When I first heard about vaginal atrophy I thought it was just disuse and could be reversed by more use. But that's not it at all. Atrophy thins out the skin and tissues, causing the skin to smooth out and become painful. The outside skin, becoming so thin, begins to itch painfully. The inside skin shrinking can also cause urinary issues.
Why am I writing about this? Because I had a pap today and I almost cried because it was so painful. It's never been painful before. And my practitioner told me that I have severe atrophy and will probably never have intimate relations with a man again.
She said she could put me on estrogen replacement but that, of course, carries a risk of cancer.
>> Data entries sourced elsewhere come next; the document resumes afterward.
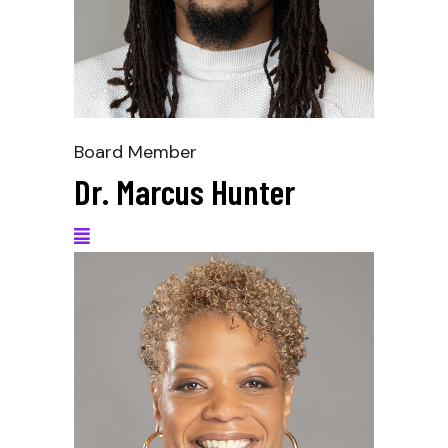
Board Member
Dr. Marcus Hunter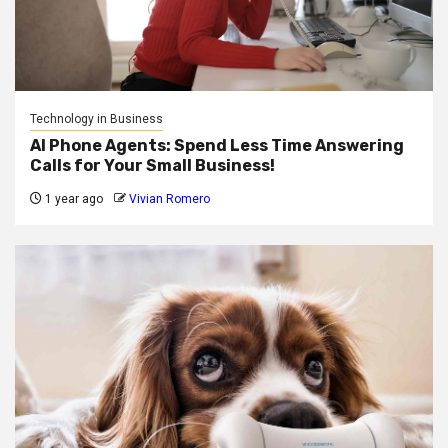
Technology in Business
AI Phone Agents: Spend Less Time Answering
Calls for Your Small Business!
1 year ago
Vivian Romero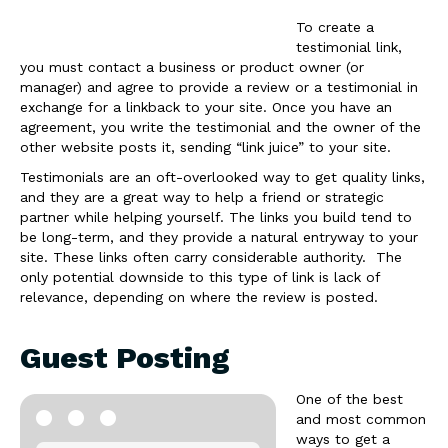
To create a
testimonial link,
you must contact a business or product owner (or
manager) and agree to provide a review or a testimonial in
exchange for a linkback to your site. Once you have an
agreement, you write the testimonial and the owner of the
other website posts it, sending “link juice” to your site.
Testimonials are an oft-overlooked way to get quality links,
and they are a great way to help a friend or strategic
partner while helping yourself. The links you build tend to
be long-term, and they provide a natural entryway to your
site. These links often carry considerable authority. The
only potential downside to this type of link is lack of
relevance, depending on where the review is posted.
Guest Posting
One of the best
and most common
ways to get a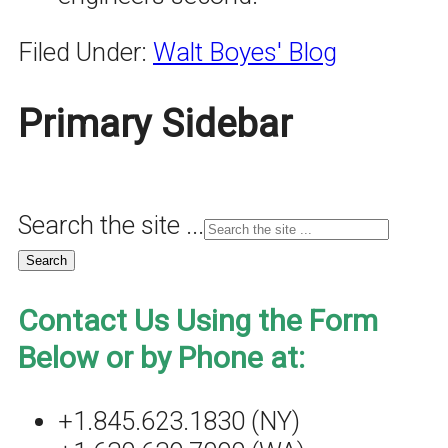
Filed Under:
Walt Boyes' Blog
Primary Sidebar
Search the site ...
Contact Us Using the Form
Below or by Phone at:
+1.845.623.1830 (NY)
I'm not willing to do that. I'm going to try some over the counter meds she told me about... but I'm not expecting much.
I'm reeling. I haven't been involved with anyone in years but I thought that maybe in the future when Mollie has gone on to college, that could be a possibility.
How am I supposed to feel about this? It's a little heart breaking. I never thought that someone could just tell me that I shouldn't have sex or intimacy again because it will guaranteed hurt me.
Carol and I were talking about aging, just a few hours before my pap. It was as if we knew what was coming...
Please pardon my heartbreak here. It's not that there's someone currently. It's just the idea that the door might be closed forever.